Seals Use Whiskers to Track Prey Underwater
Because a harbor seal's whiskers have between 1,000 and 1,600 nerve fibers per hair, they are possibly the most sensitive whiskers in the animal kingdom, said researcher Guido Dehnhardt of Germany's Ruhr-Universitat Bochum.
Dehnhardt and his colleagues enlisted Mike and Henry, two harbor seals from the Cologne Zoo in Germany, to help show that seals can use these highly attuned whiskers to track a water disturbance even in very clouded conditions and when the object that disrupted the water is long gone, at distances that could range up to 591 feet (180 meters).
Dolphins use a sort of sonar called echolocation to find their prey, pinpointing locations by measuring how long it takes a sound wave to bounce off an undersea object. But researchers had been unable to find evidence that pinnipeds, the group that includes seals, had anything similar.
A study in the current issue of the journal ***Science*** tells how a blindfolded Henry -- after being trained to follow a miniature submarine without any sensory restrictions -- was put in murky water with headphones on to mask sound. Then, after turning off the motor, researchers removed the headphones and released the seal so it could try and find the little sub.
Not only did Henry track the sub 256 out of 326 times, he actually followed the exact path it had tracked 80 percent of the time.
The seals were able to track the submarine from as far away as 131 feet (40 meters).
The sub's water disturbance trail lasts 30 seconds but fish leave trails that can last three to five minutes, the time it takes a goldfish to swim 164 feet (50 meters), Dehnhardt said.
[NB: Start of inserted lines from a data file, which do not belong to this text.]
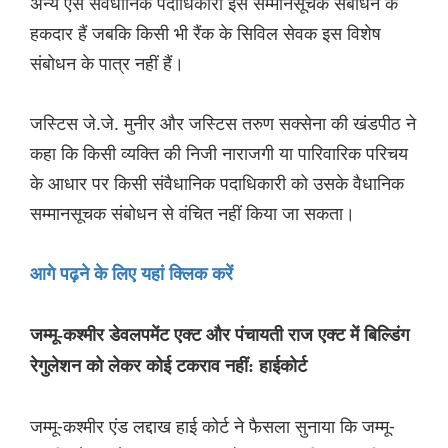
अन्य ऐसे संवैधानिक पदाधिकारी इस सम्मानसूचक संबोधन के
हकदार हैं जबकि किसी भी रैंक के सिविल सेवक इस विशेष
संबोधन के पात्र नहीं हैं।
जस्टिस जे.जे. मुनीर और जस्टिस तरुण सक्सेना की खंडपीठ ने
कहा कि किसी व्यक्ति की निजी नाराजगी या पारिवारिक परिचय
के आधार पर किसी संवैधानिक पदाधिकारी को उसके वैधानिक
सम्मानसूचक संबोधन से वंचित नहीं किया जा सकता।
आगे पढ़ने के लिए यहां क्लिक करें
जम्मू-कश्मीर डेवलपमेंट एक्ट और पंचायती राज एक्ट में बिल्डिंग
रेगुलेशन को लेकर कोई टकराव नहीं: हाईकोर्ट
जम्मू-कश्मीर एंड लद्दाख हाई कोर्ट ने फैसला सुनाया कि जम्मू-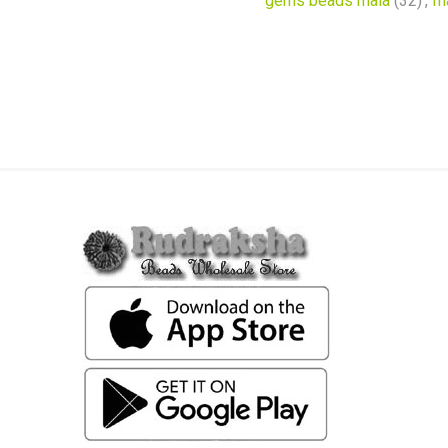
gems beads mala
(32)
,
m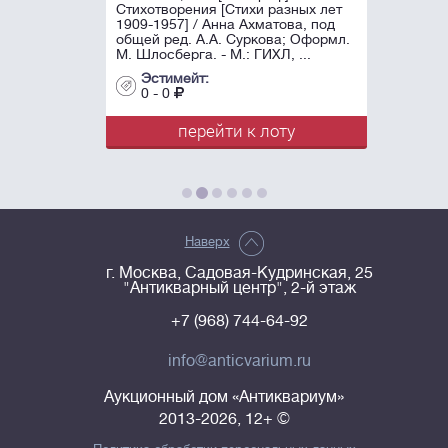
Стихотворения [Стихи разных лет
1909-1957] / Анна Ахматова, под
общей ред. А.А. Суркова; Оформл.
М. Шлосберга. - М.: ГИХЛ, ...
Эстимейт:
0 - 0
перейти к лоту
Наверх
г. Москва, Садовая-Кудринская, 25
"Антикварный центр", 2-й этаж
+7 (968) 744-64-92
info@anticvarium.ru
Аукционный дом «Антиквариум»
2013-2026, 12+ ©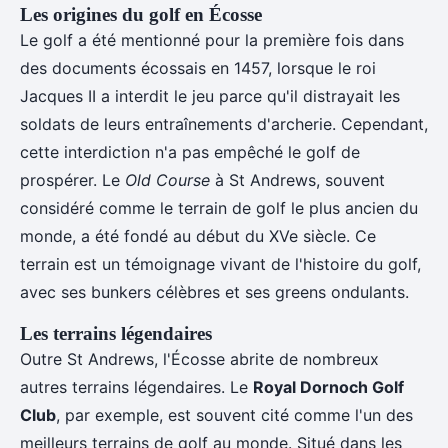
Les origines du golf en Écosse
Le golf a été mentionné pour la première fois dans
des documents écossais en 1457, lorsque le roi
Jacques II a interdit le jeu parce qu'il distrayait les
soldats de leurs entraînements d'archerie. Cependant,
cette interdiction n'a pas empêché le golf de
prospérer. Le
Old Course
à St Andrews, souvent
considéré comme le terrain de golf le plus ancien du
monde, a été fondé au début du XVe siècle. Ce
terrain est un témoignage vivant de l'histoire du golf,
avec ses bunkers célèbres et ses greens ondulants.
Les terrains légendaires
Outre St Andrews, l'Écosse abrite de nombreux
autres terrains légendaires. Le
Royal Dornoch Golf
Club
, par exemple, est souvent cité comme l'un des
meilleurs terrains de golf au monde. Situé dans les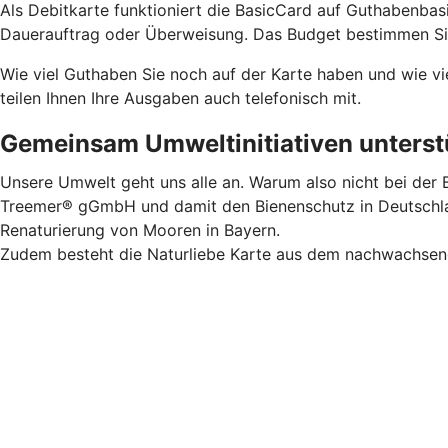
Als Debitkarte funktioniert die BasicCard auf Guthabenbas
Dauerauftrag oder Überweisung. Das Budget bestimmen Sie.
Wie viel Guthaben Sie noch auf der Karte haben und wie vi
teilen Ihnen Ihre Ausgaben auch telefonisch mit.
Gemeinsam Umweltinitiativen unterstü
Unsere Umwelt geht uns alle an. Warum also nicht bei der B
Treemer® gGmbH und damit den Bienenschutz in Deutschland
Renaturierung von Mooren in Bayern.
Zudem besteht die Naturliebe Karte aus dem nachwachsende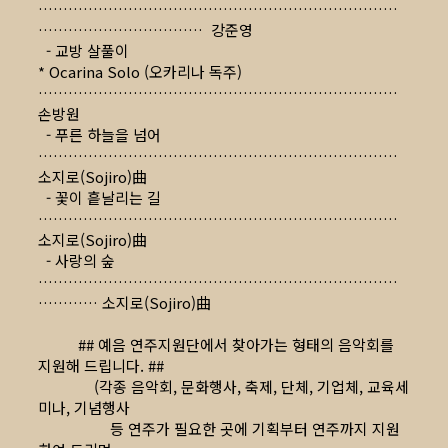
………………………………………………………………
…………………………… 강준영
- 교방 살풀이
* Ocarina Solo (오카리나 독주)
………………………………………………………………
손방원
- 푸른 하늘을 넘어
………………………………………………………………
소지로(Sojiro)曲
- 꽃이 흩날리는 길
………………………………………………………………
소지로(Sojiro)曲
- 사랑의 숲
………………………………………………………………
………… 소지로(Sojiro)曲
## 예음 연주지원단에서 찾아가는 형태의 음악회를
지원해 드립니다. ##
(각종 음악회, 문화행사, 축제, 단체, 기업체, 교육세
미나, 기념행사
등 연주가 필요한 곳에 기획부터 연주까지 지원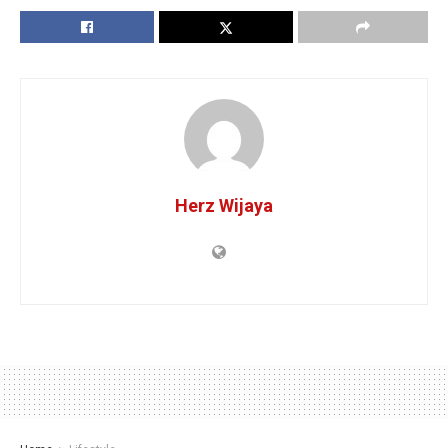
Herz Wijaya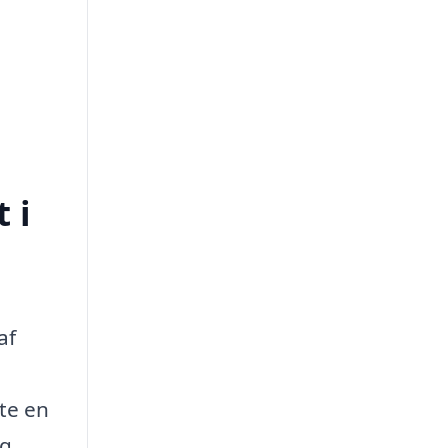
 i
af
te en
ig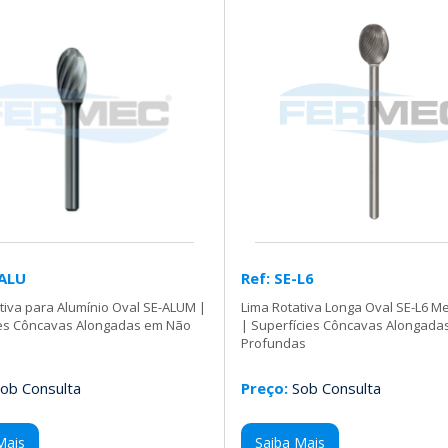
-ALU
Ref: SE-L6
tiva para Alumínio Oval SE-ALUM |
Lima Rotativa Longa Oval SE-L6 Me
ies Côncavas Alongadas em Não
| Superfícies Côncavas Alongada
Profundas
ob Consulta
Preço:
Sob Consulta
Mais
Saiba Mais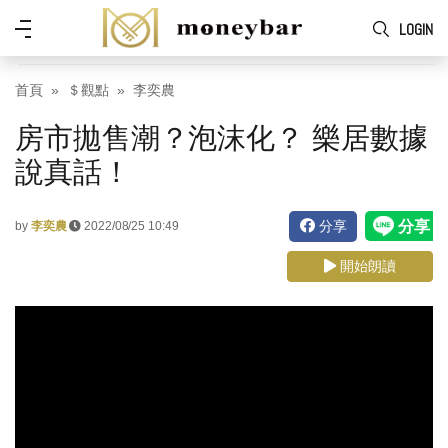
Skip to main content
功
LOGIN
能
表
首頁
＄觀點
李奕農
房市拋售潮？泡沫化？ 樂居數據
說真話！
分享
by
李奕農
2022/08/25 10:49
開始朗讀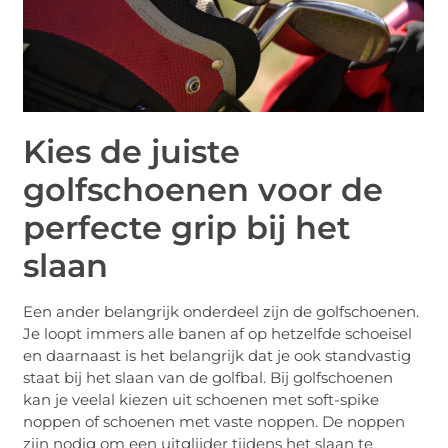
Kies de juiste
golfschoenen voor de
perfecte grip bij het
slaan
Een ander belangrijk onderdeel zijn de golfschoenen.
Je loopt immers alle banen af op hetzelfde schoeisel
en daarnaast is het belangrijk dat je ook standvastig
staat bij het slaan van de golfbal. Bij golfschoenen
kan je veelal kiezen uit schoenen met soft-spike
noppen of schoenen met vaste noppen. De noppen
zijn nodig om een uitglijder tijdens het slaan te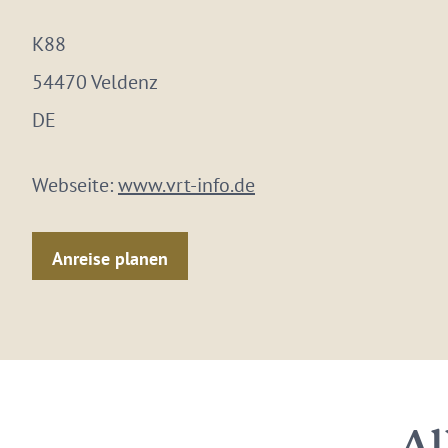
K88
54470 Veldenz
DE
Webseite:
www.vrt-info.de
Anreise planen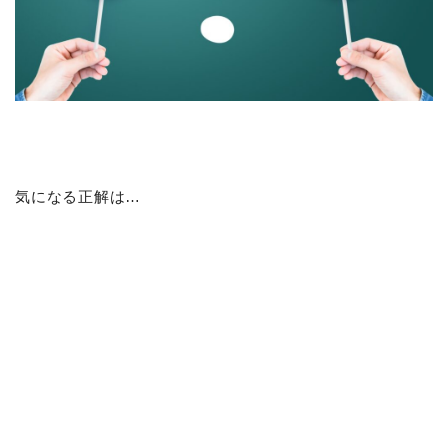
気になる正解は…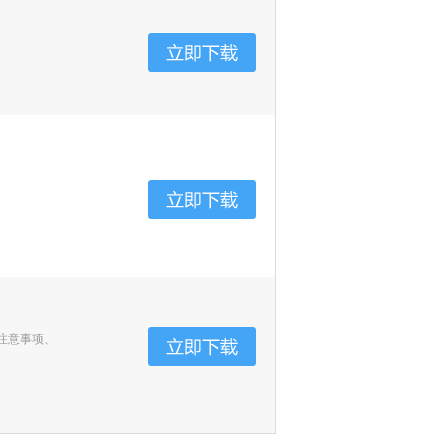
注意事项、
"Fish trails are much more stable than the submarine's trail. The submarine's trail has several components which are similar to fish trails but they are not that stable so they disappear in 30 seconds," he said in a telephone interview.
"But these long-lasting fish trails, they should be usable by a seal to detect. For example a herring, if the herring is about 328 to 591 feet (100 to 180 meters) away or even more, it depends on the size and the swimming style of the fish," Dehnhardt said.
When their whiskers were covered with a stocking mask, the seals failed to find the sub.
Now Dehnhardt and his colleagues are planning to take things one step closer to nature, using real fish which they will train to swim from one point to another in a tank. When the fish is safely in a little chamber at the other side of the tank, they will let the seal try to follow.